• Already, the Directorate of Criminal Investigations (DCI) has stepped up operations. In Diani, detectives acting on intelligence arrested a trafficker and recovered multiple gunny bags stuffed with cannabis, alongside a vehicle suspected of being used in the trade. DCI Director Mohamed Amin has pledged zero tolerance for traffickers, warning that officers complicit in illicit networks will face severe consequences.

When President William Ruto declared drug and substance abuse a national disaster in his New Year’s address, he framed it as a “silent but deadly” threat undermining Kenya’s public health, economic productivity, and national security.

The crackdown means Kenya is no longer treating substance abuse as a peripheral issue. It is now positioned as a central national crisis, demanding a whole-of-government response. For families who have lost loved ones, for communities disrupted by addiction, and for policymakers under pressure from rising youth drug use, the declaration signals urgency, accountability, and a promise of action.

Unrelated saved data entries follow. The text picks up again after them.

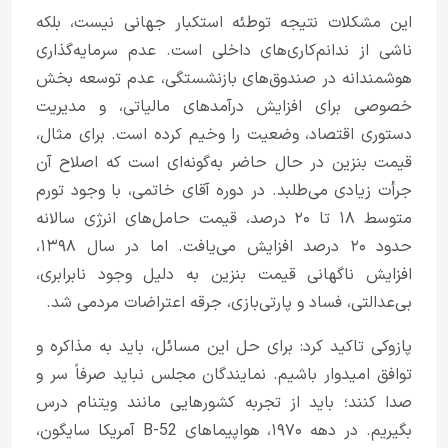
این مشکلات نتیجه توطئه استکبار جهانی نیست، بلکه
ناشی از ندانم‌کاری‌های داخلی است. عدم سرمایه‌گذاری
هوشمندانه در صندوق‌های بازنشستگی، عدم توسعه بخش
خصوصی برای افزایش درآمدهای مالیاتی، و مدیریت
دستوری اقتصاد، وضعیت را وخیم کرده است. برای مثال،
قیمت بنزین در حال حاضر به‌گونه‌ای است که اصلاح آن
جرأت زیادی می‌طلبد. در دوره آقای خاتمی، با وجود تورم
متوسط ۱۸ تا ۲۰ درصد، قیمت حامل‌های انرژی سالانه
حدود ۲۰ درصد افزایش می‌یافت. اما در سال ۱۳۹۸،
افزایش ناگهانی قیمت بنزین به دلیل وجود نابرابری،
بی‌عدالتی، فساد و پارتی‌بازی، جرقه اعتراضات مردمی شد.
پازوکی تاکید کرد: برای حل این مسائل، باید به مذاکره و
توافق امیدوار باشیم. نمایندگان مجلس نباید صرفاً سر و
صدا کنند؛ باید از تجربه کشورهایی مانند ویتنام درس
بگیریم. در دهه ۱۹۷۰، هواپیماهای B-52 آمریکا سایگون،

On January 7, 2026, Ruto chaired a high-level multi-agency meeting at State House, Nairobi to operationalize this agenda. Interior Cabinet Secretary Kipchumba Murkomen, Inspector-General of Police Douglas Kanja, Deputy IGs Eliud Lang’at and Gilbert Masengeli, and DCI Director Mohamed Amin joined National Authority for the Campaign Against Alcohol and Drug Abuse (NACADA) officials and Kenya Bureau of Standards (KEBS) regulators to map out a coordinated response.

Photo credit: X

The meeting directed that legal frameworks be finalized within ten days to strengthen accountability, rehabilitation centers established across all 47 counties, specialist units created in referral hospitals, and enforcement teams deployed at border points to disrupt trafficking. Ruto emphasized that the government would apply a whole-of-government approach integrating prevention, enforcement, treatment, and recovery.

Already, the Directorate of Criminal Investigations (DCI) has stepped up operations. In Diani, detectives acting on intelligence arrested a trafficker and recovered multiple gunny bags stuffed with cannabis, alongside a vehicle suspected of being used in the trade. DCI Director Mohamed Amin has pledged zero tolerance for traffickers, warning that officers complicit in illicit networks will face severe consequences.

Photo credit: X

He has toured counties such as Marsabit to assess police readiness and rally community support, stressing that drug abuse is not only a policing issue but a profound threat to Kenya’s development.

Meanwhile, NACADA is rolling out awareness campaigns and community roadshows to shift social norms, while KEBS strengthens regulatory enforcement against illicit alcohol. County governments are expected to provide treatment facilities and community-level support, linking national directives to grassroots realities. Together, these initiatives reflect a coordinated push to confront addiction from multiple angles—law enforcement, rehabilitation, prevention, and public education.

For President Ruto, the crackdown positions his administration as proactive on a major social crisis ahead of the 2027 elections. For enforcement agencies, it means expanded resources and accountability. For communities, it offers hope that addiction will be treated as a public health emergency.